The duck farming industry has been developing in Taiwan for more than 300 years. Duck has the largest export volume among fowl products at present in Taiwan. There are two types of ducks raised in Taiwan: egg laying ducks and meat ducks. The main species of meat duck consumed in Taiwan at present are Muscovy duck, mule duck and Peking duck. Among them, mull duck meat is more solid, chewy, and contains less fat. Muscovy duck's meat, however, is the first choice of duck used when local people make the dish Ginger Duck Stew, one of the most popular wintertime "tonic foods" in Taiwan. Most duck-breeding farms in Taiwan are located in Yilan, Yunlin, Chiayi and Taichung.

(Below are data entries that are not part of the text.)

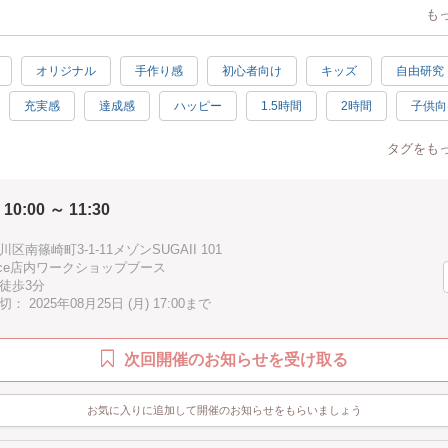
オリジナルポーチを作ります?
も
由研究！夏の思い出に！
オリジナル
手作り感
初心者向け
キッズ
自由研究
充実感
達成感
ハッピー
1.5時間
2時間
子供向
駅近
徒歩5分以内
手ぶらOK
ナチュラル
驚き
タグをも
癒し
夏
夏休み
北欧
ハワイアン
お手頃
 10:00 ～ 11:30
ホワイト
イェロー
パープル
ブラウン
ブルー
区南篠崎町3-1-11メゾンSUGAII 101
Douce店内ワークショップブース
徒歩3分
 2025年08月25日 (月) 17:00まで
次回開催のお知らせを受け取る
お気に入りに追加して開催のお知らせをもらいましょう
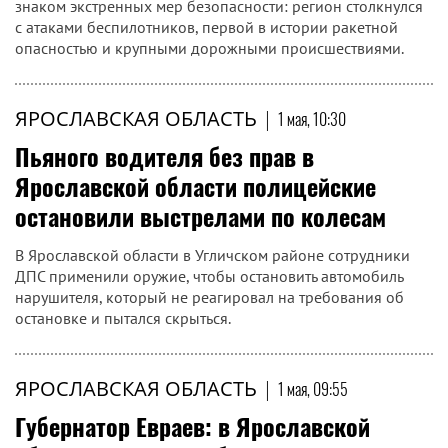
знаком экстренных мер безопасности: регион столкнулся
с атаками беспилотников, первой в истории ракетной
опасностью и крупными дорожными происшествиями.
ЯРОСЛАВСКАЯ ОБЛАСТЬ
|
1 мая, 10:30
Пьяного водителя без прав в
Ярославской области полицейские
остановили выстрелами по колесам
В Ярославской области в Угличском районе сотрудники
ДПС применили оружие, чтобы остановить автомобиль
нарушителя, который не реагировал на требования об
остановке и пытался скрыться.
ЯРОСЛАВСКАЯ ОБЛАСТЬ
|
1 мая, 09:55
Губернатор Евраев: в Ярославской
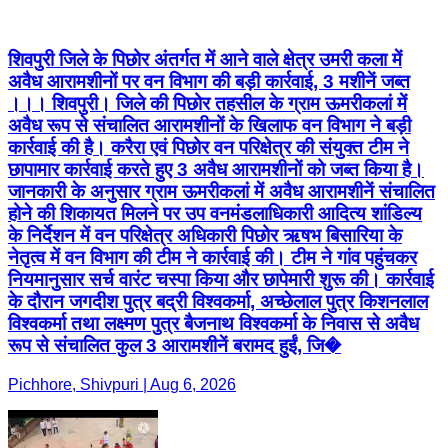
शिवपुरी जिले के पिछोर अंतर्गत में आने वाले क्षेत्र उमरी कला में
अवैध आरामशीनों पर वन विभाग की बड़ी कार्रवाई, 3 मशीनें जब्त
।।। शिवपुरी। जिले की पिछोर तहसील के ग्राम ऊमरीकलां में
अवैध रूप से संचालित आरामशीनों के खिलाफ वन विभाग ने बड़ी
कार्रवाई की है। करैरा एवं पिछोर वन परिक्षेत्र की संयुक्त टीम ने
छापामार कार्रवाई करते हुए 3 अवैध आरामशीनों को जब्त किया है।
जानकारी के अनुसार ग्राम ऊमरीकलां में अवैध आरामशीनें संचालित
होने की शिकायत मिलने पर उप वनमंडलाधिकारी आदित्य शांडिल्य
के निर्देशन में वन परिक्षेत्र अधिकारी पिछोर ऋषभ बिसारिया के
नेतृत्व में वन विभाग की टीम ने कार्रवाई की। टीम ने गांव पहुंचकर
नियमानुसार सर्च वारंट चस्पा किया और छापेमारी शुरू की। कार्रवाई
के दौरान जगदीश पुत्र बद्री विश्वकर्मा, अच्छेलाल पुत्र किशनलाल
विश्वकर्मा तथा लक्ष्मण पुत्र बैजनाथ विश्वकर्मा के निवास से अवैध
रूप से संचालित कुल 3 आरामशीनें बरामद हुईं, जि�
Pichhore, Shivpuri | Aug 6, 2026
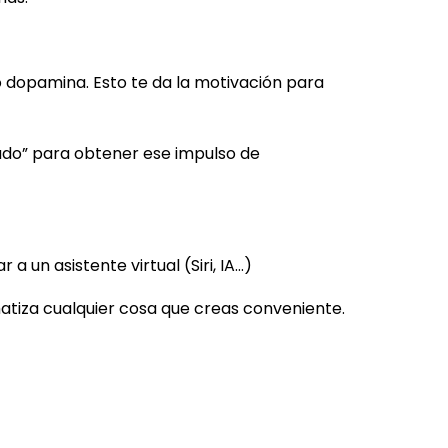
o dopamina. Esto te da la motivación para
nado” para obtener ese impulso de
 un asistente virtual (Siri, IA…)
atiza cualquier cosa que creas conveniente.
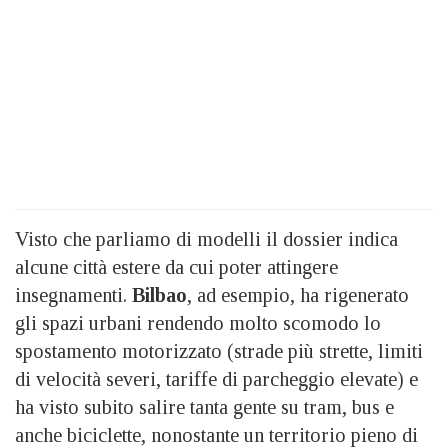
Visto che parliamo di modelli il dossier indica
alcune città estere da cui poter attingere
insegnamenti.
Bilbao
, ad esempio, ha rigenerato
gli spazi urbani rendendo molto scomodo lo
spostamento motorizzato (strade più strette, limiti
di velocità severi, tariffe di parcheggio elevate) e
ha visto subito salire tanta gente su tram, bus e
anche biciclette, nonostante un territorio pieno di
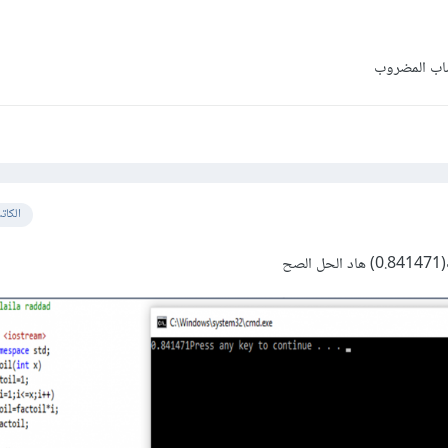
الكات
ح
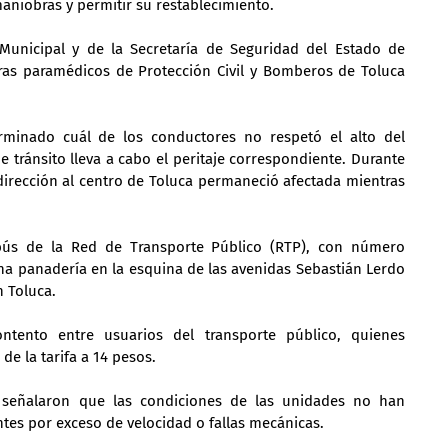
maniobras y permitir su restablecimiento.
Municipal y de la Secretaría de Seguridad del Estado de 
as paramédicos de Protección Civil y Bomberos de Toluca 
inado cuál de los conductores no respetó el alto del 
 tránsito lleva a cabo el peritaje correspondiente. Durante 
dirección al centro de Toluca permaneció afectada mientras 
ús de la Red de Transporte Público (RTP), con número 
a panadería en la esquina de las avenidas Sebastián Lerdo 
 Toluca.
tento entre usuarios del transporte público, quienes 
de la tarifa a 14 pesos.
os señalaron que las condiciones de las unidades no han 
ntes por exceso de velocidad o fallas mecánicas.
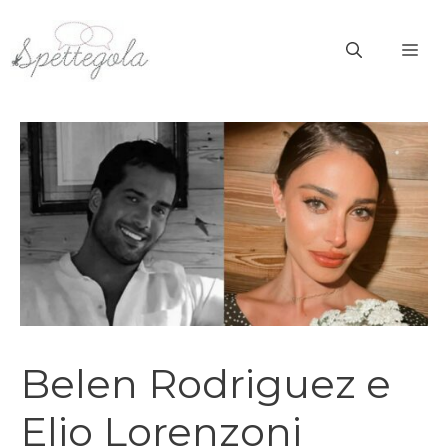
Vai
al
ME
contenuto
Belen Rodriguez e
Elio Lorenzoni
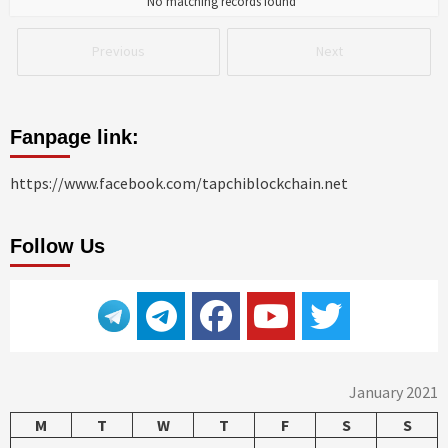
No matching records found
Previous
Next
Fanpage link:
https://www.facebook.com/tapchiblockchain.net
Follow Us
January 2021
M
T
W
T
F
S
S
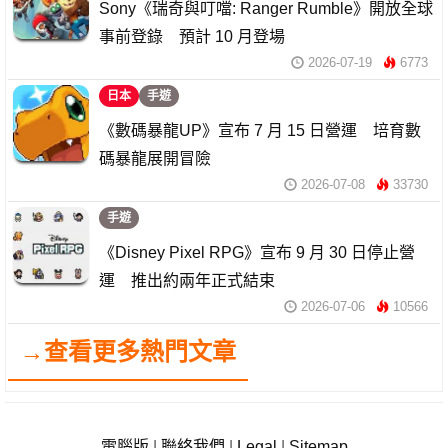
Sony《瑞奇與叮噹: Ranger Rumble》開放全球
事前登錄 預計 10 月登場
2026-07-19
6773
日本
手遊
《數碼暴龍UP》宣布 7 月 15 日營運 培育數
碼暴龍展開冒險
2026-07-08
33730
手遊
《Disney Pixel RPG》宣布 9 月 30 日停止營
運 推出約兩年正式結束
2026-07-06
10566
→查看更多熱門文章
電腦版
|
聯絡我們
|
Legal
|
Sitemap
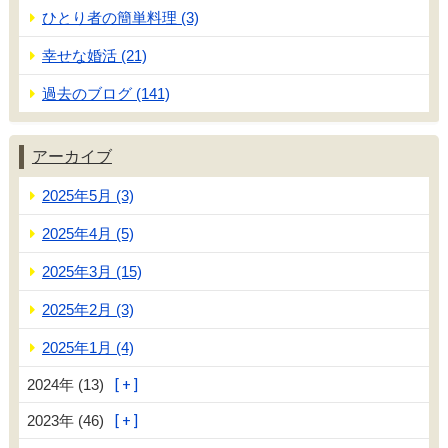
ひとり者の簡単料理 (3)
幸せな婚活 (21)
過去のブログ (141)
アーカイブ
2025年5月 (3)
2025年4月 (5)
2025年3月 (15)
2025年2月 (3)
2025年1月 (4)
2024年 (13)
2023年 (46)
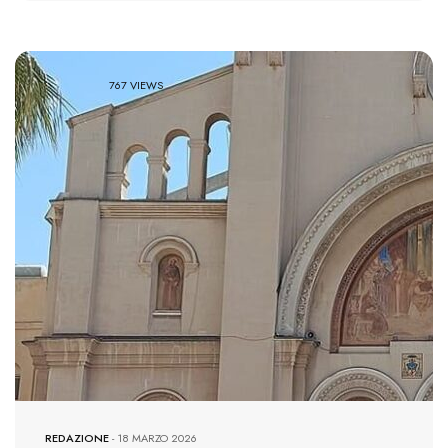
767 VIEWS
REDAZIONE
-
18 MARZO 2026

Duck has always been considered a valuable food. It contains rich protein, calcium, phosphorous, iron, vitamin A, B1, B2 and myoglobin. In particular, it provides more vitamin B1 and B2 than beef, pork and chicken. The meat of duck breasts are tender. Internal organs such as the heart, on the one hand, is a great source of vitamin B group and iron. Other parts, like the liver and duck blood curd are also rich sources of mineral iron. In addition, duck web has a large amount of protein. Duck meat is tender and juicy with thick texture and it is suggested that duck meat can be cooked with Chinese tradition medicine. Aside from fresh duck products, there are processed products such as smoked duck, salted duck eggs, special preserved duck eggs and roasted duck roulade.
Some simple tips on duck meat ：
1.Selecting duck meat
Fresh duck meat has an appealing look as the skin is creamy yellow. Consumers are advised to buy duck that has plump and tender meat and firm texture. Do not pick duck meat that has an odor, pale or greenish or red skin. To ensure product safety, consumers are advised to buy duck meat products that carry the COA's "Certified Agricultural Standards (CAS)" or "Good Manufacturing Practice (GMP)" label.
2.Storing duck meat
Consumers are recommended to buy the amount of meat worth one meal or two at a time. Duck meat should be washed before being stored in the fridge as soon as you get home. Refrigerate the meat if it will be cooked within two days. Freeze the meat to keep it fresh if it will not be eaten in two days.